Data gathering without correlation or context is simply information. Information without analysis is, perhaps, interesting but doesn’t provide a full picture of a situation and therefore doesn’t allow the recipient of the information to make informed decisions or act upon the information. Similarly, cyber threat intelligence is a cumulative outcome of several processes including information collection, aggregation, correlation, and contextualization. The entire purpose of leveraging cyber threat intelligence is to enable security and executive teams to make tactical and strategic risk decisions and act (if necessary) upon emerging threats.
This latter set of requirements has become standard for threat intelligence and security analysts. Basic intelligence tools are a thing of the distant past, and today it’s almost an imperative for security teams to leverage solutions that work in an integrated manner to enable collection, situational awareness, enrichment, analysis, orchestration, and triage and response workflows. The best of the threat intelligence platforms bring data together in a virtual environment whereby intelligence analysts and SOC operators can collaborate in real time and prevent threat indicators from becoming incidents.
Anuj Goel, co-founder and CEO of Cyware, knew this is what he wanted to build when he served as the Head of Global Cyber Strategy and Chief of Staff to the CISO at Citigroup. Anuj had an opportunity to take a closer look at the security needs of the industry and a common theme kept coming to mind. “Although most companies have plenty of security tools and staff, they lack the capabilities to integrate and communicate with each other to create a stronger, collective defense. While major financial and telecom organizations have already adopted the proven cyber fusion solution, something that ties together security operations and threat intelligence activities, a large percentage of companies are yet to learn from their experiences and implement fusion processes and tools to stay ahead of the threat,” he said during a recent conversation.

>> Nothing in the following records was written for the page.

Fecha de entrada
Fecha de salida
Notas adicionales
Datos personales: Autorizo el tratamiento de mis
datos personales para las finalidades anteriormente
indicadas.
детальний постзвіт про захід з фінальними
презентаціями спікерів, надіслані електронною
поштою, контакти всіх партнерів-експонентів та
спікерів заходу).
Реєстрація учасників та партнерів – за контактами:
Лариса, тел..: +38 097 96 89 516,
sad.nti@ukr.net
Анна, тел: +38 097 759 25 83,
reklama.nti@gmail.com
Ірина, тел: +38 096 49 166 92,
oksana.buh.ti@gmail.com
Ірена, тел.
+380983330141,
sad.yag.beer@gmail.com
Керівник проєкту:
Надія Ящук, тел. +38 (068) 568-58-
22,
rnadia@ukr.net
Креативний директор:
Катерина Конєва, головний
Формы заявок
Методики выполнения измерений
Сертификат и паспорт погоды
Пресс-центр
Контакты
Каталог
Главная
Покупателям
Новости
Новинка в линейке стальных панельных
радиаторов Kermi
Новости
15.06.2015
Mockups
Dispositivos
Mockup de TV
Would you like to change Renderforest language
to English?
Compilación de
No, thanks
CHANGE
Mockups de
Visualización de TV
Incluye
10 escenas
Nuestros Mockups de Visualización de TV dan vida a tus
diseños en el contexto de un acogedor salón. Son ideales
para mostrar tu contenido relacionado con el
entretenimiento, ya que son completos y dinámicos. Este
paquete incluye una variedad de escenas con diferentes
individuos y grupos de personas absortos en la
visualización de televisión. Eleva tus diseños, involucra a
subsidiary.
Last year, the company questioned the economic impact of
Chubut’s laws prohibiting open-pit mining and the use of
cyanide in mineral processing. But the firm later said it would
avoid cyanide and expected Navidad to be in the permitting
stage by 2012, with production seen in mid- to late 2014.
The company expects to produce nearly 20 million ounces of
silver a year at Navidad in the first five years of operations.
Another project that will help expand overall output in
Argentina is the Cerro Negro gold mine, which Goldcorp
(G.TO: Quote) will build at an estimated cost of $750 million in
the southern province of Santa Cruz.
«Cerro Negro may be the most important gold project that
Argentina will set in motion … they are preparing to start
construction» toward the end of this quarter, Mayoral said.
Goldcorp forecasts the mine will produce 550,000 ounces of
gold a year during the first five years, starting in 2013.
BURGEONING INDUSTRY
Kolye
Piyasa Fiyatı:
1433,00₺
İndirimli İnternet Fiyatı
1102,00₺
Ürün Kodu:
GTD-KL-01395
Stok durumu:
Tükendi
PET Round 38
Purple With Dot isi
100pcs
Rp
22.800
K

His idea was to start a company to build a virtual cyber fusion solution which accomplished all the positive attributes of brick and mortar fusion centers, but without the exponential cost. “I wanted to make sure whatever we built at Cyware incorporated information sharing, end-to-end automation, and threat response capabilities,” he said. “Too many cyber security tools are reactive, and while reactive technologies are necessary, the aim of threat intelligence is preventing as many threats as possible.”
The company’s offerings can be broken into five integrated and modular products, which, at the enterprise platform level, all come together to form Goel’s concept of an overall cyber fusion solution. The Situational Awareness Platform automates strategic threat intelligence collection, aggregation, enrichment, alerting, and sharing. The threat intelligence eXchange is a threat intelligence platform (TIP) that allows for bi-directional consumption and dissemination of technical threat intelligence, including attackers’ tactics, techniques, and procedures (TTPs). The “lite” version of the eXchange/TIP platform is suited for organizations that don’t have in-house intelligence handling capabilities but want to start collecting and analyzing intelligence. The Threat Response Automation platform combines malware management, incident investigation and response capabilities, TTP tracking using the MITRE ATT&CK, vulnerability management, and orchestrated contextualization via pattern and trend mapping. And last but not least is the Security Orchestration Layer, which allows operations teams to see across deployment environments, identify and triage events, and implement playbooks.
Cyware’s platforms come with the capability to ingest data via RESTful APIs from over 300 tool integrations and over two dozen technology partners, including several other leading threat intelligence feed providers.
Though the intelligence and SOAR spaces are crowded, Cyware’s executive team and board of directors is best-in-class. As a young company founded just four years ago, Cyware has a lot of industry star power behind its strategy and product development. We expect to see impressive things from Goel and team in the near future, but the only way to know if Cyware is right for your company is to try one or all of the platforms, themselves, With the lite version of the threat intelligence eXchange available and accessible for any size team, at any level of intel maturity, it shouldn’t be beyond any company’s reach to implement threat intelligence products and services. For more sophisticated threat intelligence organizations, Cyware has those options too.